Full Report
Recently, Cloudflare had an outage. This is a post-mortem explaining the issue. They initially thought it was a hyperscale DDoS attack, but it wasn't a malicious cyber attack of any kind. Cloudflare uses all requests through the Bot Management infrastructure, which uses machine learning to generate bot scores for every request. Customers control which bots are allowed to access sites. There is a feature configuration file that is used by the machine model. This file is refreshed every few minutes and published to the entire network. A recent change to the ClickHouse query behaviour made it so that there were duplicate feature rows. The query for this information did not filter by a database name. When a new database with the same name was added, multiple values were being queried. This changed the file size, causing some of the bot's modules to error. The Bot Management preallocates memory. It has a limit of 60 features, but this change led to the usage of about 200 features. The features parsing code, written in Rust, contains an unwrap() that will cause the program to panic when there are more than 60 features. Bad! A good post-mortem. Cloudflare claims this is the first time most web traffic has gone down since 2019. It took about 2 hours to fix it for most people, which is a pretty great turnaround time!
Analysis Summary
# Incident Report: Cloudflare Bot Management Configuration Outage
## Executive Summary
Cloudflare experienced a significant global outage caused by a software failure within its Bot Management infrastructure rather than a cyber attack. A database query error resulted in an oversized configuration file that exceeded preallocated memory limits, causing the Rust-based parsing engine to panic and crash. The incident resulted in a widespread disruption of web traffic for approximately two hours before service was restored.
## Incident Details
- **Discovery Date:** Not explicitly stated (Initial suspicion of DDoS)
- **Incident Date:** Recent (Post-mortem date)
- **Affected Organization:** Cloudflare
- **Sector:** Technology / Content Delivery Network (CDN) & Security
- **Geography:** Global
## Timeline of Events
### Initial Access
- **Date/Time:** N/A (Internal Configuration Change)
- **Vector:** Internal Database Query Logic Error
- **Details:** A change in ClickHouse query behavior failed to filter by database name. When a new database with an identical name was added, the query returned duplicate rows, ballooning the feature configuration file.
### Lateral Movement
- **N/A:** This was a non-malicious system failure. The "movement" in this context refers to the automated distribution of the corrupted configuration file across the entire global network.

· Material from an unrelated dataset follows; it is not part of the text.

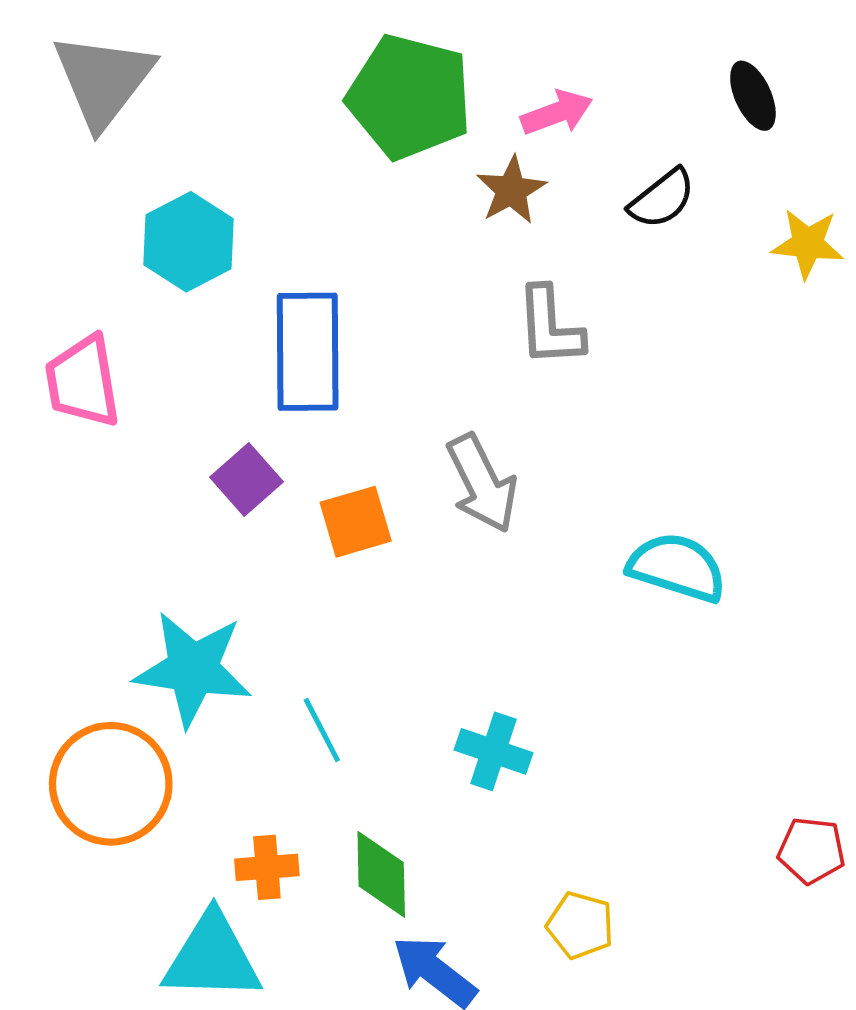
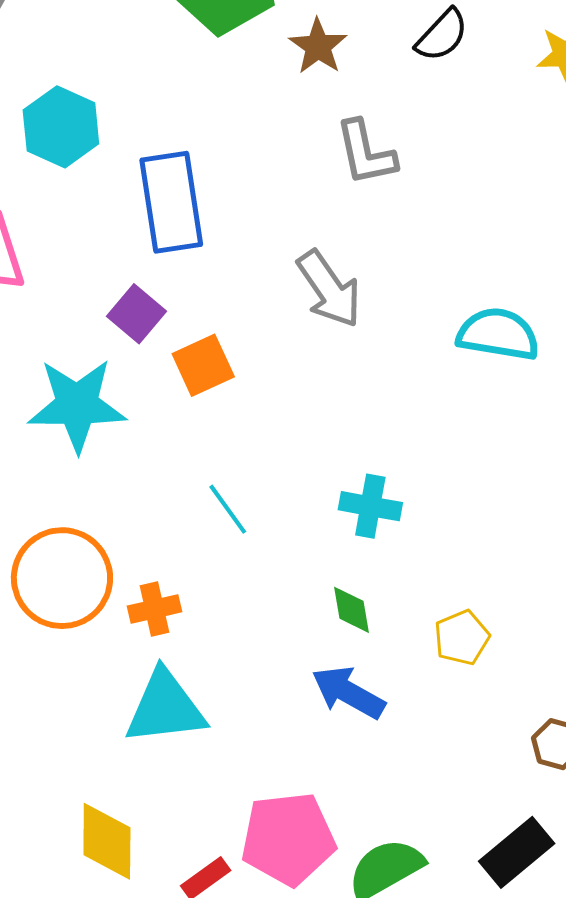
orange square: (356, 522) -> (203, 365), moved
cyan star: (193, 669) -> (77, 405), moved
orange cross: (267, 867) -> (155, 609), moved
green diamond: (381, 874) -> (351, 610), moved, size x0.7
yellow pentagon: (580, 925) -> (462, 638), turned -30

### Data Exfiltration/Impact
- **System Failure:** The configuration file size increased from the expected 60 features to approximately 200 features. This exceeded the 60-feature limit preallocated in the Bot Management module.
### Detection & Response
- **Detection:** Systems began failing as the `unwrap()` function in the Rust code triggered a program panic upon encountering the unexpected number of features.
- **Initial Assessment:** Analysts initially misidentified the surge in errors/dropped traffic as a hyperscale DDoS attack.
- **Resolution:** The root cause was identified in the configuration generation logic; the fix was deployed globally within 2 hours.
## Attack Methodology
*Note: This incident was a technical failure, not a malicious attack. The following fields reflect the technical "kill chain" of the failure.*
- **Initial Access:** Automated refresh of a feature configuration file via a flawed ClickHouse query.
- **Persistence:** The corrupted file was published to the entire network every few minutes.
- **Impact:** Memory exhaustion and code panic. The Rust `unwrap()` call led to service termination when the array bounds were exceeded.
## Impact Assessment
- **Financial:** High (Implicit, given Cloudflare's scale and SLA commitments).
- **Data Breach:** None.
- **Operational:** Massive global business disruption; most web traffic routed through Cloudflare was inaccessible.
- **Reputational:** Significant, as this was the first major global outage for the provider since 2019.
## Indicators of Compromise
- **Network indicators:** Global drop in successful HTTP/HTTPS request processing.
- **File indicators:** Bot Management configuration file exceeding 60 feature rows (~200 features detected).
- **Behavioral indicators:** Rust "panic" logs in Bot Management modules related to feature parsing.
## Response Actions
- **Containment:** Identification that the issue was internal rather than an external DDoS.
- **Eradication:** Rollback/Correction of the ClickHouse query logic to ensure database name filtering and removal of duplicate rows.
- **Recovery:** Global deployment of the corrected configuration file; services restored in ~2 hours.
## Lessons Learned
- **Implicit Error Handling:** Over-reliance on `unwrap()` in Rust can turn a minor data inconsistency into a catastrophic system crash.
- **Input Validation:** Systems should validate the schema and size of configuration files before global distribution.
- **Query Specificity:** Database queries used for critical infrastructure should always use explicit filters (like database names) to prevent collisions during schema changes.
## Recommendations
- **Code Audit:** Replace high-risk `unwrap()` calls with proper error handling (e.g., `match` or `if let`) to allow for graceful degradation rather than total crashes.
- **Pre-distribution Testing:** Implement a "canary" deployment for configuration files where they are validated against a staging environment before hitting the production global network.
- **Monitoring:** Add alerts for significant deviations in configuration file sizes or row counts.